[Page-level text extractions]

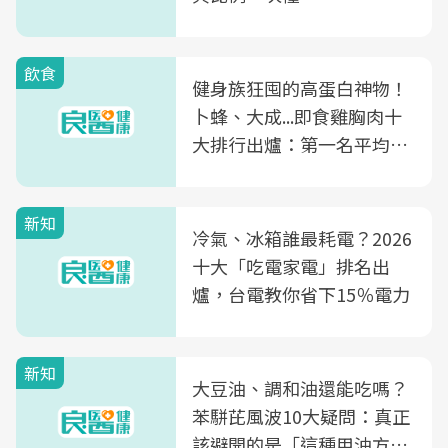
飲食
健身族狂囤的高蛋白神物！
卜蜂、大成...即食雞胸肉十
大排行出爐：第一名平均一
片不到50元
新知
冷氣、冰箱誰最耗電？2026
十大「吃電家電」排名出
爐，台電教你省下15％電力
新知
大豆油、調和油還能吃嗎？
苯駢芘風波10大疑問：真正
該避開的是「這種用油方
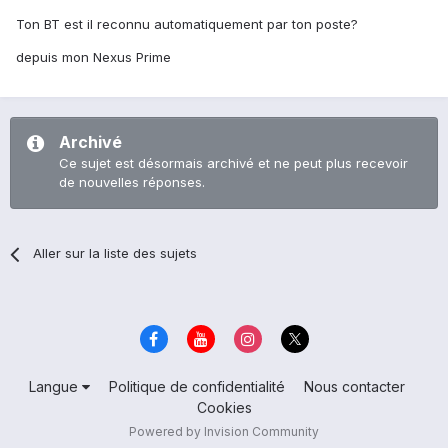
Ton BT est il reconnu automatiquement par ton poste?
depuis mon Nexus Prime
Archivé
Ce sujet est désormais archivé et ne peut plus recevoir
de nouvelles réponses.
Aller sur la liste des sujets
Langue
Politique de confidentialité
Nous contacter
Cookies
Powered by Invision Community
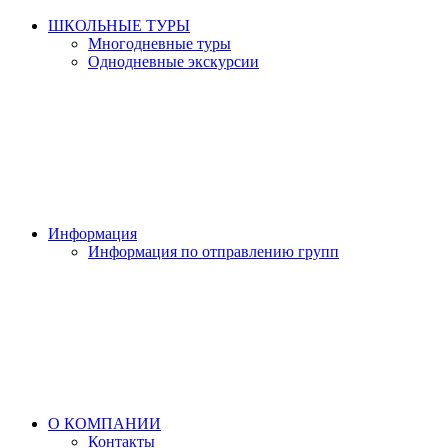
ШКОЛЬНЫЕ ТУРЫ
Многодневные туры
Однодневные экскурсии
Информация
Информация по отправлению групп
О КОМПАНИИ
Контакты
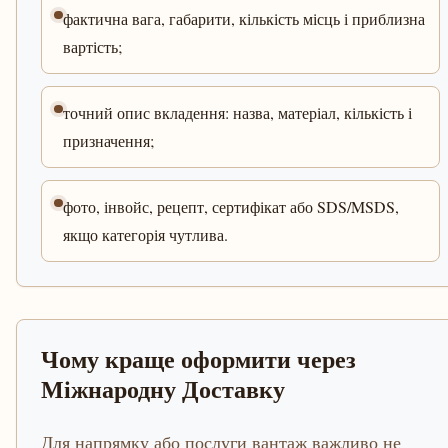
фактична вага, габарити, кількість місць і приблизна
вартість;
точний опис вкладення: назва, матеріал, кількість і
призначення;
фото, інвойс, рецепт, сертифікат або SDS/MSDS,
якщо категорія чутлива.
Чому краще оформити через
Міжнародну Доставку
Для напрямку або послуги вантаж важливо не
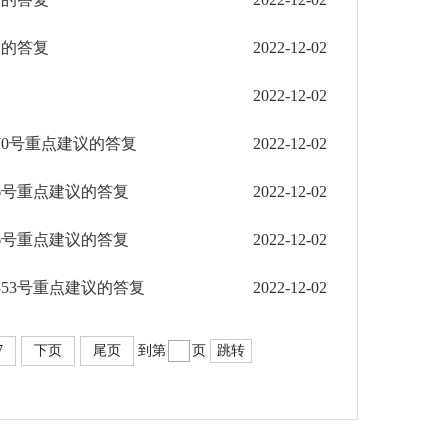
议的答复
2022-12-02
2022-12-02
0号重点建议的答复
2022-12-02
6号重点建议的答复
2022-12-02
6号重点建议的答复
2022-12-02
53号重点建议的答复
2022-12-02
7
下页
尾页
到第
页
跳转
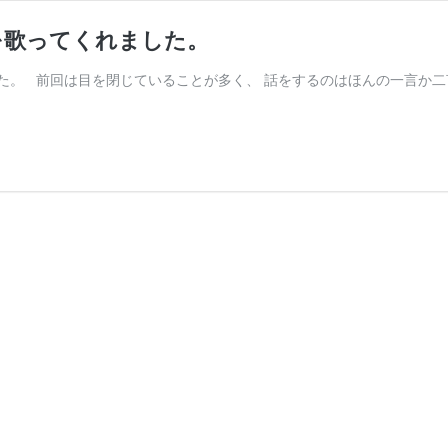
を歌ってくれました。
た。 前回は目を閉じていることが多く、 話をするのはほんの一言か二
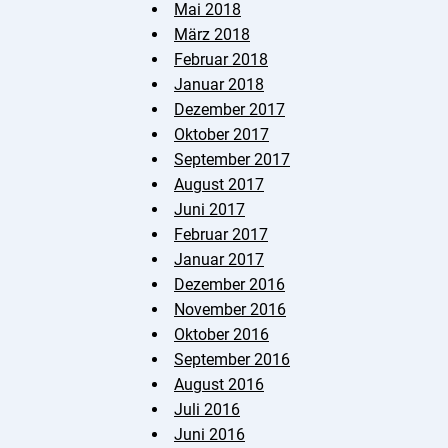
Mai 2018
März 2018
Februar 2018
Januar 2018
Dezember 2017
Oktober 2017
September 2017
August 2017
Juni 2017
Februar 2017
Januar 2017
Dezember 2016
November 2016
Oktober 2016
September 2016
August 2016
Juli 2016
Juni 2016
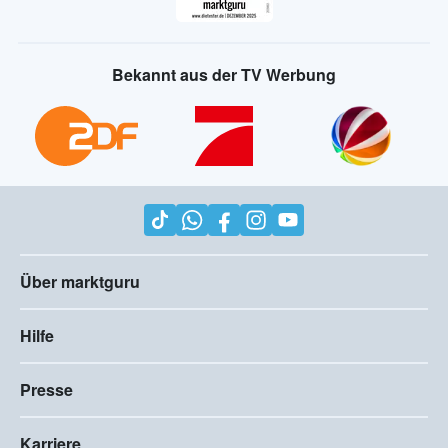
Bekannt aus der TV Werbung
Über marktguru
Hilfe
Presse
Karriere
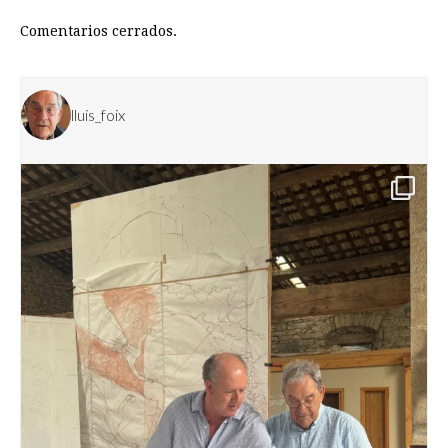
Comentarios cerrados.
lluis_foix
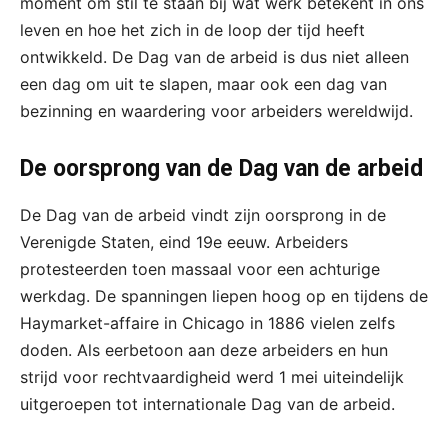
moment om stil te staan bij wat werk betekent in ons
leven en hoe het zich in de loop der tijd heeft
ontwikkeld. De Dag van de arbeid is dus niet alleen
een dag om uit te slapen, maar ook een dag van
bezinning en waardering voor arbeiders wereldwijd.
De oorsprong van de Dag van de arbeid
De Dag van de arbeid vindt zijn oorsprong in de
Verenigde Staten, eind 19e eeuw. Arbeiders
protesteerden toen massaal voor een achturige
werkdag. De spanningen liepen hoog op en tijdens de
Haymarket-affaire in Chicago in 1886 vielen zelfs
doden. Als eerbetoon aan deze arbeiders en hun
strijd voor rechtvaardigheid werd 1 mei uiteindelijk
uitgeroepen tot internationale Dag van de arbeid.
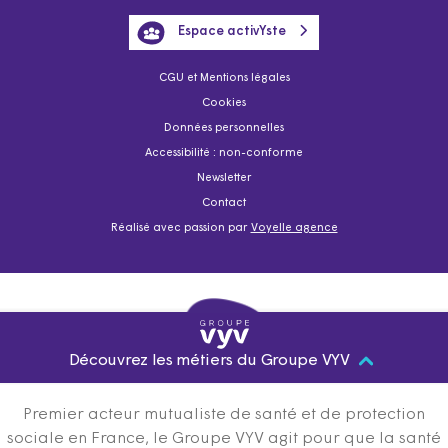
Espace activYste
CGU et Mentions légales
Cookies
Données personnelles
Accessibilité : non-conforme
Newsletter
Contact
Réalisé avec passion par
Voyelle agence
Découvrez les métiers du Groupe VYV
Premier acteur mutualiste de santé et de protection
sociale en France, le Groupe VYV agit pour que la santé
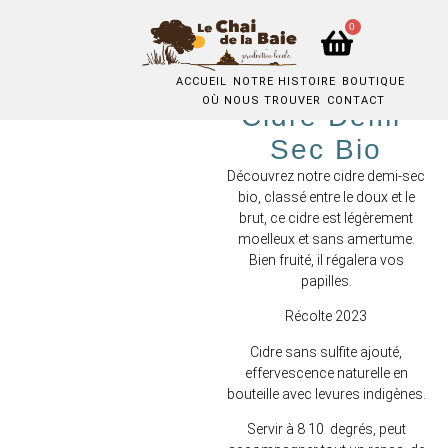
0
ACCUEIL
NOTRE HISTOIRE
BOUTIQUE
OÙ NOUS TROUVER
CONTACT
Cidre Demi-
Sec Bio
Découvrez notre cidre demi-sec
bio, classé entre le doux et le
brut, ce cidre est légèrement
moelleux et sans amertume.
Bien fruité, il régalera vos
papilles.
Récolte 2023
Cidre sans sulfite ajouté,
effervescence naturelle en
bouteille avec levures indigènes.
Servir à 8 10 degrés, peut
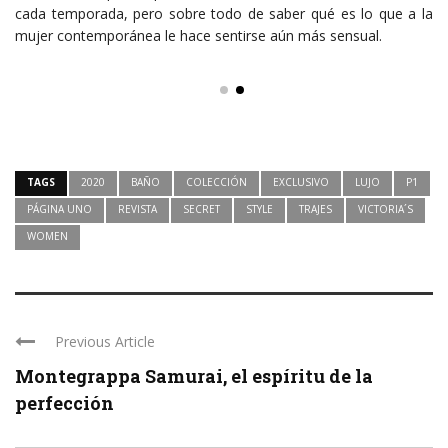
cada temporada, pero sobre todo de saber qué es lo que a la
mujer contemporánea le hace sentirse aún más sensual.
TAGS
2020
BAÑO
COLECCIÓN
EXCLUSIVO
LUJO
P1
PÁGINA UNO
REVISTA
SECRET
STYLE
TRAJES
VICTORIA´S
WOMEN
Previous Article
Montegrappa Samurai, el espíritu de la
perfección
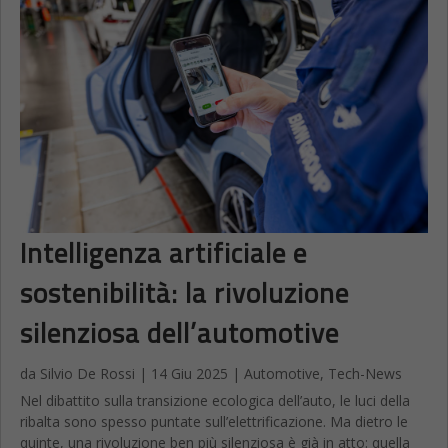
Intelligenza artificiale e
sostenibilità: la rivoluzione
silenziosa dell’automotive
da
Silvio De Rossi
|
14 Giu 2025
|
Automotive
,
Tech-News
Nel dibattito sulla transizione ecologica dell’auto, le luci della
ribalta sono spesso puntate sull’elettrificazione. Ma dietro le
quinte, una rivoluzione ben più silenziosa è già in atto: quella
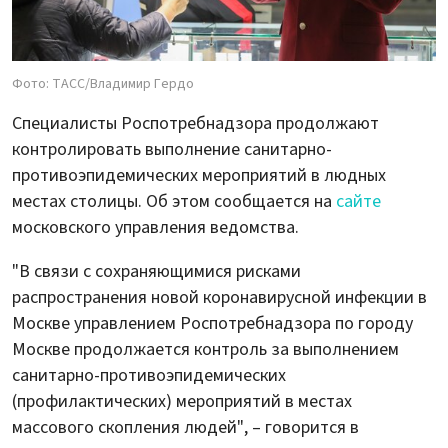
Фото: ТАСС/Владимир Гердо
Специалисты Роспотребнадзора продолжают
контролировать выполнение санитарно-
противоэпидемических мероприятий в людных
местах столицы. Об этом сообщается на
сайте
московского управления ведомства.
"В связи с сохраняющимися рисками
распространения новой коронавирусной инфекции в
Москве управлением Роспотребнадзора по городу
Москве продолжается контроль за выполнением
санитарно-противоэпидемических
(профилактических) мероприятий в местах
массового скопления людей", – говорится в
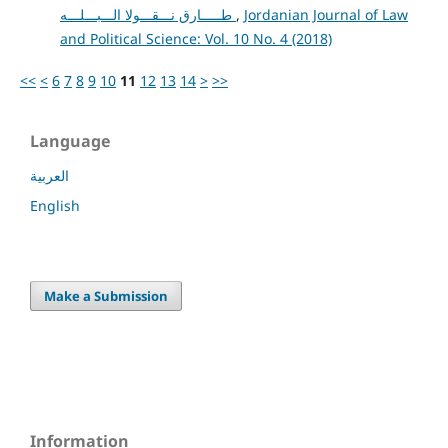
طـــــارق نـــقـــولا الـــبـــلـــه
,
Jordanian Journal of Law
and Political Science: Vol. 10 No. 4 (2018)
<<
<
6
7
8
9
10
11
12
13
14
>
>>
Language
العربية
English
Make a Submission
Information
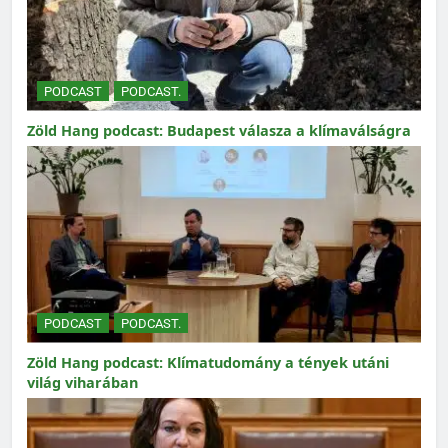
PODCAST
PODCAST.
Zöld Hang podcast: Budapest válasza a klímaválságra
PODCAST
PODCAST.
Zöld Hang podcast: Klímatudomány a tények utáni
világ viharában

• TASK TO COMPLETE
Exactly as written, repeat the lines from the beginning of the entries up to and including the line with "Februar 2018", but not the pictures.

• TASK RESPONSE
飲食
健身族狂囤的高蛋白神物！
卜蜂、大成...即食雞胸肉十
大排行出爐：第一名平均一
片不到50元
新知
冷氣、冰箱誰最耗電？2026
十大「吃電家電」排名出
爐，台電教你省下15％電力
新知
大豆油、調和油還能吃嗎？
苯駢芘風波10大疑問：真正
該避開的是「這種用油方
Ton BT est il reconnu automatiquement par ton poste?
depuis mon Nexus Prime
Archivé
Ce sujet est désormais archivé et ne peut plus recevoir
de nouvelles réponses.
Aller sur la liste des sujets
Langue
Politique de confidentialité
Nous contacter
Cookies
Powered by Invision Community
ШКОЛЬНЫЕ ТУРЫ
Многодневные туры
Однодневные экскурсии
Информация
Информация по отправлению групп
О КОМПАНИИ
Контакты
фактична вага, габарити, кількість місць і приблизна
вартість;
точний опис вкладення: назва, матеріал, кількість і
призначення;
фото, інвойс, рецепт, сертифікат або SDS/MSDS,
якщо категорія чутлива.
Чому краще оформити через
Міжнародну Доставку
Для напрямку або послуги вантаж важливо не
议的答复
2022-12-02
2022-12-02
0号重点建议的答复
2022-12-02
6号重点建议的答复
2022-12-02
6号重点建议的答复
2022-12-02
53号重点建议的答复
2022-12-02
7
下页
尾页
到第
页
跳转
を歌ってくれました。
た。 前回は目を閉じていることが多く、 話をするのはほんの一言か二
Mai 2018
März 2018
Februar 2018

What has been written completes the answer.